▶ _Prompt_
Pull out every line below holding the word "game".

Top of Stored data

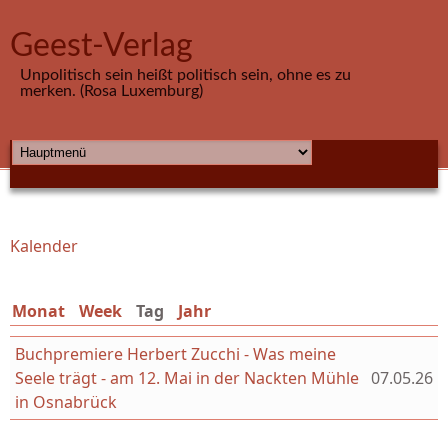
Direkt zum Inhalt
Geest-Verlag
Unpolitisch sein heißt politisch sein, ohne es zu
merken. (Rosa Luxemburg)
HAUPTMENÜ
Kalender
Sie sind hier
Monat
Week
Tag
(aktiver Reiter)
Jahr
Buchpremiere Herbert Zucchi - Was meine
Seele trägt - am 12. Mai in der Nackten Mühle
07.05.26
in Osnabrück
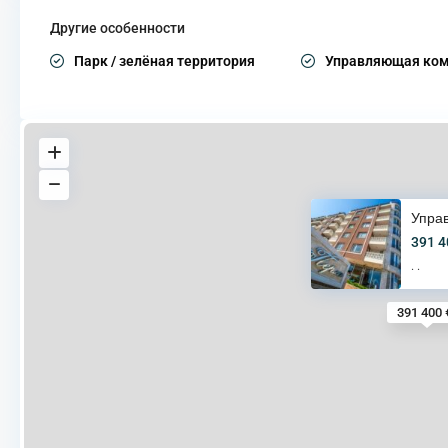
Другие особенности
Парк / зелёная территория
Управляющая ко
Упра
391 4
·
·
391 400 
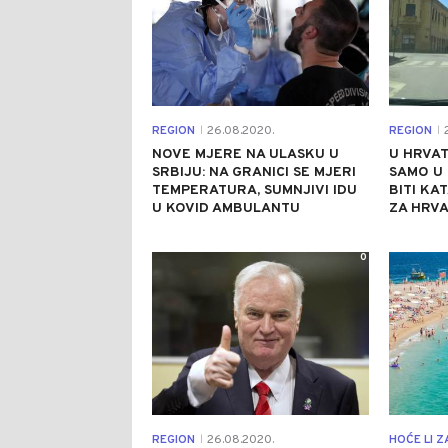
REGION
26.08.2020.
REGION
2
|
|
NOVE MJERE NA ULASKU U
U HRVAT
SRBIJU: NA GRANICI SE MJERI
SAMO U 
TEMPERATURA, SUMNJIVI IDU
BITI KAT
U KOVID AMBULANTU
ZA HRVA
0
REGION
26.08.2020.
|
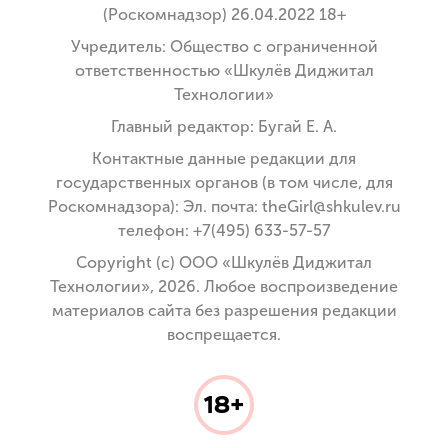
(Роскомнадзор) 26.04.2022 18+
Учредитель: Общество с ограниченной
ответственностью «Шкулёв Диджитал
Технологии»
Главный редактор: Бугай Е. А.
Контактные данные редакции для
государственных органов (в том числе, для
Роскомнадзора): Эл. почта: theGirl@shkulev.ru
телефон: +7(495) 633-57-57
Copyright (с) ООО «Шкулёв Диджитал
Технологии», 2026. Любое воспроизведение
материалов сайта без разрешения редакции
воспрещается.
18+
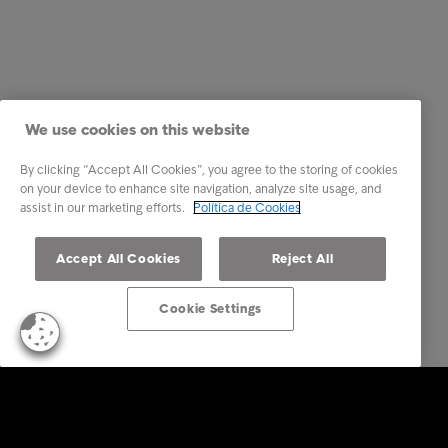
We use cookies on this website
By clicking “Accept All Cookies”, you agree to the storing of cookies
on your device to enhance site navigation, analyze site usage, and
assist in our marketing efforts.
Política de Cookies
Accept All Cookies
Reject All
Cookie Settings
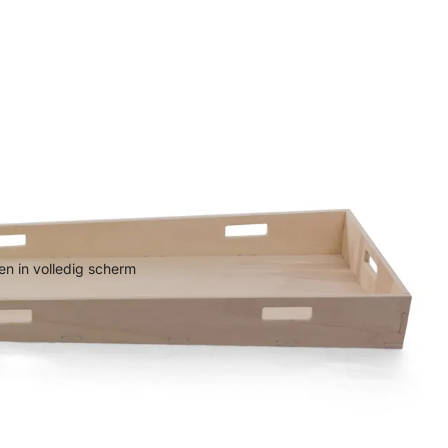
n in volledig scherm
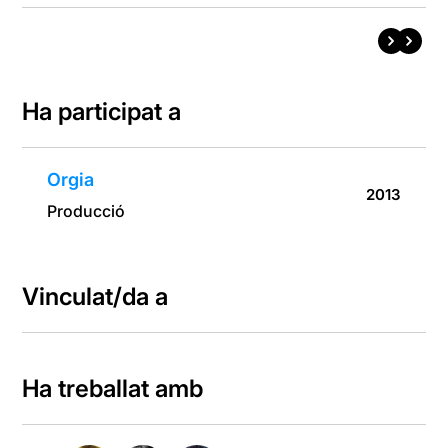
Ha participat a
Orgia
2013
Producció
Vinculat/da a
Ha treballat amb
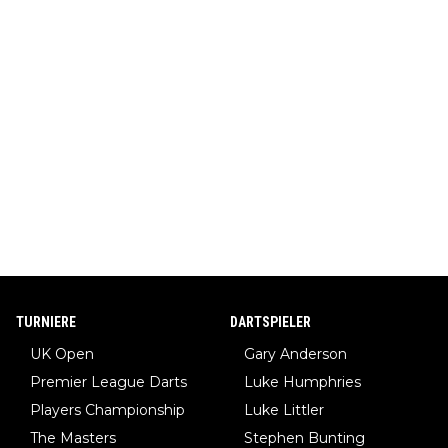
TURNIERE
DARTSPIELER
UK Open
Gary Anderson
Premier League Darts
Luke Humphries
Players Championship
Luke Littler
The Masters
Stephen Bunting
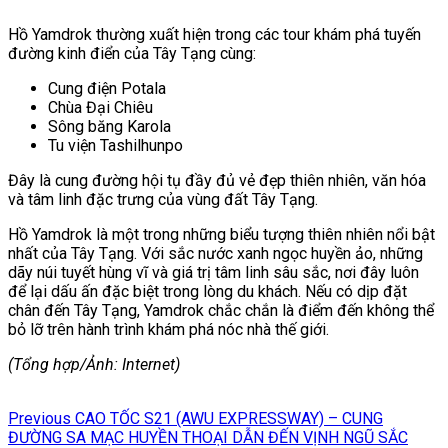
Hồ Yamdrok thường xuất hiện trong các tour khám phá tuyến
đường kinh điển của Tây Tạng cùng:
Cung điện Potala
Chùa Đại Chiêu
Sông băng Karola
Tu viện Tashilhunpo
Đây là cung đường hội tụ đầy đủ vẻ đẹp thiên nhiên, văn hóa
và tâm linh đặc trưng của vùng đất Tây Tạng.
Hồ Yamdrok là một trong những biểu tượng thiên nhiên nổi bật
nhất của Tây Tạng. Với sắc nước xanh ngọc huyền ảo, những
dãy núi tuyết hùng vĩ và giá trị tâm linh sâu sắc, nơi đây luôn
để lại dấu ấn đặc biệt trong lòng du khách. Nếu có dịp đặt
chân đến Tây Tạng, Yamdrok chắc chắn là điểm đến không thể
bỏ lỡ trên hành trình khám phá nóc nhà thế giới.
(Tổng hợp/Ảnh: Internet)
Điều
Previous
Previous
CAO TỐC S21 (AWU EXPRESSWAY) – CUNG
hướng
post:
ĐƯỜNG SA MẠC HUYỀN THOẠI DẪN ĐẾN VỊNH NGŨ SẮC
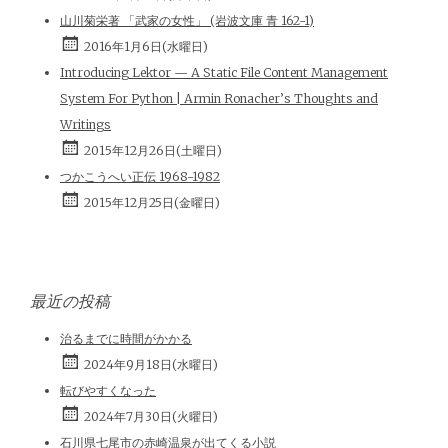
山川菊栄著 「武家の女性」 (岩波文庫 青 162-1)
2016年1月6日(水曜日)
Introducing Lektor — A Static File Content Management
System For Python | Armin Ronacher’s Thoughts and
Writings
2015年12月26日(土曜日)
つかこうへい正伝 1968-1982
2015年12月25日(金曜日)
最近の投稿
治るまでに時間がかかる
2024年9月18日(水曜日)
転びやすくなった
2024年7月30日(火曜日)
石川県七尾市の赤崎温泉が出てくる小説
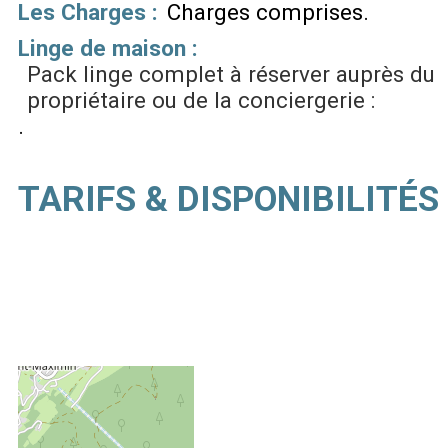
Les Charges :
Charges comprises
Linge de maison :
Pack linge complet à réserver auprès du
propriétaire ou de la conciergerie :
TARIFS & DISPONIBILITÉS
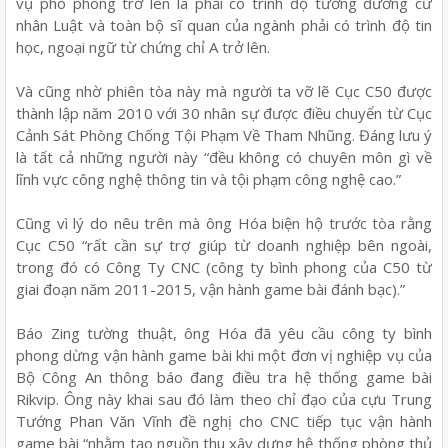
vụ phó phòng trở lên là phải có trình độ tương đương cử
nhân Luật và toàn bộ sĩ quan của ngành phải có trình độ tin
học, ngoại ngữ từ chứng chỉ A trở lên.
Và cũng nhờ phiên tòa này mà người ta vỡ lẽ Cục C50 được
thành lập năm 2010 với 30 nhân sự được điều chuyển từ Cục
Cảnh Sát Phòng Chống Tội Phạm Về Tham Nhũng. Đáng lưu ý
là tất cả những người này “đều không có chuyên môn gì về
lĩnh vực công nghệ thông tin và tội phạm công nghệ cao.”
Cũng vì lý do nêu trên mà ông Hóa biện hộ trước tòa rằng
Cục C50 “rất cần sự trợ giúp từ doanh nghiệp bên ngoài,
trong đó có Công Ty CNC (công ty bình phong của C50 từ
giai đoạn năm 2011-2015, vận hành game bài đánh bạc).”
Báo Zing tường thuật, ông Hóa đã yêu cầu công ty bình
phong dừng vận hành game bài khi một đơn vị nghiệp vụ của
Bộ Công An thông báo đang điều tra hệ thống game bài
Rikvip. Ông này khai sau đó làm theo chỉ đạo của cựu Trung
Tướng Phan Văn Vĩnh đề nghị cho CNC tiếp tục vận hành
game bài “nhằm tạo nguồn thu xây dựng hệ thống phòng thủ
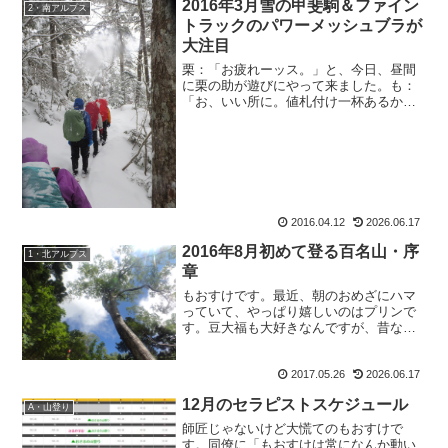
2016年3月雪の甲斐駒＆ファイン
2・南アルプス
トラックのパワーメッシュブラが
大注目
栗：「お疲れーッス。」と、今日、昼間
に栗の助が遊びにやって来ました。も：
「お、いい所に。値札付け一杯あるから
手伝ってよ。」栗：「やですよ。あ、ヤ
クルトもらいますよ。」も：「冷蔵庫に
入ってるよ。1個70円だからね。」栗：
「は？何の事ッスか？プ...
2016.04.12
2026.06.17
2016年8月初めて登る百名山・序
1・北アルプス
章
もおすけです。最近、朝のおめざにハマ
っていて、やっぱり嬉しいのはプリンで
す。豆大福も大好きなんですが、昔なが
らのプリン。とろけるプリンじゃなく
て、表面が硬くてカラメルの所に素があ
2017.05.26
2026.06.17
るようなプリンが子供の頃から大好きで
す。モロゾフのガラス瓶に入...
12月のセラピストスケジュール
A・山登り
師匠じゃないけど大慌てのもおすけで
す。同僚に「もおすけは常になんか動い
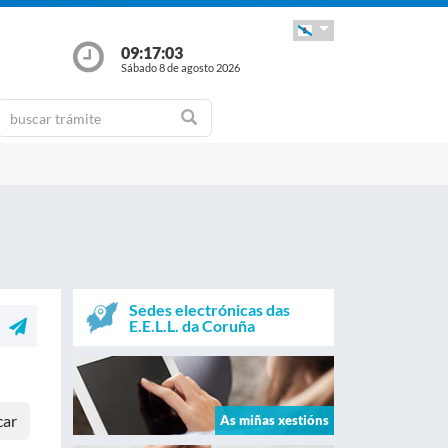
09:17:03
Sábado 8 de agosto 2026
Sedes electrónicas das
E.E.L.L. da Coruña
car
As miñas xestións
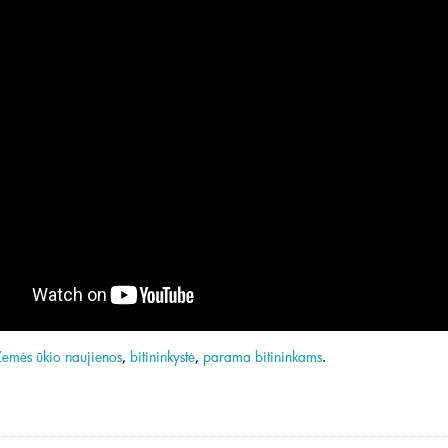
Žemės ūkio naujienos
,
bitininkystė
,
parama bitininkams
.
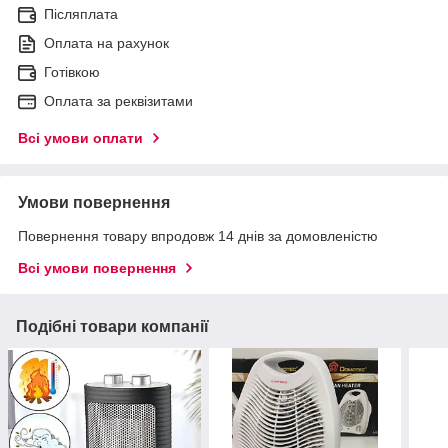
Післяплата
Оплата на рахунок
Готівкою
Оплата за реквізитами
Всі умови оплати
Умови повернення
Повернення товару впродовж 14 днів за домовленістю
Всі умови повернення
Подібні товари компанії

Bottom of Stored data

▶ _The completed task_
giai đoạn năm 2011-2015, vận hành game bài đánh bạc).”
phong dừng vận hành game bài khi một đơn vị nghiệp vụ của
Bộ Công An thông báo đang điều tra hệ thống game bài
game bài “nhằm tạo nguồn thu xây dựng hệ thống phòng thủ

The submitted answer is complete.